Behavior #3: Directly pursuing a guy or initiating with him instead of allowing him to be the one exhibiting that kind of leadership.
See note about Behavior #2.
Behavior #4: Hinting.
You’ve heard it before – “Subtle hints don’t work with men; strong hints don’t work with men; OBVIOUS HINTS don’t work with men.” Guys can be oblivious, in case you didn’t notice yet. I don’t think it’s a matter of not caring; I believe it’s a matter of literally not being aware of what a woman is wishing for inside. So, save some frustration for you and for him, and make a clear communication.
Generally, the purpose of any communication is to establish understanding between parties. Hints often fall short as a vehicle for facilitating that goal. In other words, between men and women, hints simply do not promote effective communication.

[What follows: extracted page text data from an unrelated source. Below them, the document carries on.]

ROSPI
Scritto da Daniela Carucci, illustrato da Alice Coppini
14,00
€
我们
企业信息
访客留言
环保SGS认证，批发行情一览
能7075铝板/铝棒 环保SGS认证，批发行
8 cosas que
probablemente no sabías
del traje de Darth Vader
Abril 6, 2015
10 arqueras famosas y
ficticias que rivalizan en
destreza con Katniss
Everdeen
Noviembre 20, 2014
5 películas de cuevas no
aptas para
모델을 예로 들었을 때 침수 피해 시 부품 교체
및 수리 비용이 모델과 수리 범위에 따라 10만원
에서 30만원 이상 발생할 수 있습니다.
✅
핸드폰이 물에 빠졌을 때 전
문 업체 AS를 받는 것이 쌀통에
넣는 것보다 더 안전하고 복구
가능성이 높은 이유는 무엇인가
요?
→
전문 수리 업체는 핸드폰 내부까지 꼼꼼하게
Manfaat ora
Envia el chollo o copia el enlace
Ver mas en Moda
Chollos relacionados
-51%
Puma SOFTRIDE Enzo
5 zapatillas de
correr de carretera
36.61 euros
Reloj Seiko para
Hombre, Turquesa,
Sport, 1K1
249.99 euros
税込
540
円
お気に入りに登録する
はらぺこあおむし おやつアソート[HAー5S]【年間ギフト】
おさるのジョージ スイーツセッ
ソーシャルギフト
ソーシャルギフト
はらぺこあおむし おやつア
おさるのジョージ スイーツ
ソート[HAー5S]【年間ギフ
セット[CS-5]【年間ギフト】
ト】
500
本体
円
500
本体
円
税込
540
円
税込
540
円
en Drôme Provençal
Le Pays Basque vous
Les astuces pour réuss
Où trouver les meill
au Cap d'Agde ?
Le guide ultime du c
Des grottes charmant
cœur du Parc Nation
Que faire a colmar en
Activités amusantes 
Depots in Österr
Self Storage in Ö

Something I actually tell my female friends is this: with your male relatives, friends, and dating partners alike, you will increase your chances of getting what you want if you plainly ask for it. I said those words to my good friend from college recently, and she responded by promptly putting a request to me in a very plain fashion! Did it work out for her? Absolutely.
Now keep in mind I haven’t told you this is a foolproof approach (there’s probably no such thing). But I did say it will make you much more likely to get whatever it is you hoped for in the first place.
Not only is this applicable when it comes to asking for something you want, but also it applies to letting a man know what you’re feeling or thinking. Forget about dropping hints; plainly (and calmly) state what you really mean. Then, if he still doesn’t grasp what you’re feeling or thinking, at least it’s not because you didn’t lay it out for him.
Behavior #5: Ignoring clear statements a man makes about not wanting a relationship.
As much as you may not want to hear or believe it, you will do well to listen when a man tells you he’s not ready to commit (or when he tells you he just wants to be your friend). I know the hard thing with this is that his behavior towards you may not be consistent with that message. He’s a guy, and yes, he may be inclined to give in to selfish gratification if the two of you have made a habit of playing tonsil hockey in his car at night.
If he says you are only a friend but behaves like you’re more than just a friend, he is guilty of sending conflicting messages. It isn’t right or mature, but it does not necessarily mean what you may want it to mean – that deep down he really wants more than friendship but is scared of getting hurt or jeopardizing the wonderful friendship the two of you share.
And it’s a bad day for everyone when he finally cuts off the relationship he allowed to go further than he believed it should.
Also, remember that if a guy calls you “friend” but treats you like more, it’s not to be taken as a sign that you’ll be able to change his mind or wear him down through flattery or physical affection. Whoever originated this quote was right: there is a degree of power in seduction, but it is short-lived and false. Another quote also comes to mind here and seems fitting: your body is not bait.
If a man tells you he’s not ready or not interested, don’t fool yourself by thinking he’s wrong or that you can convince him otherwise. You stand to lose too much in that kind of gamble.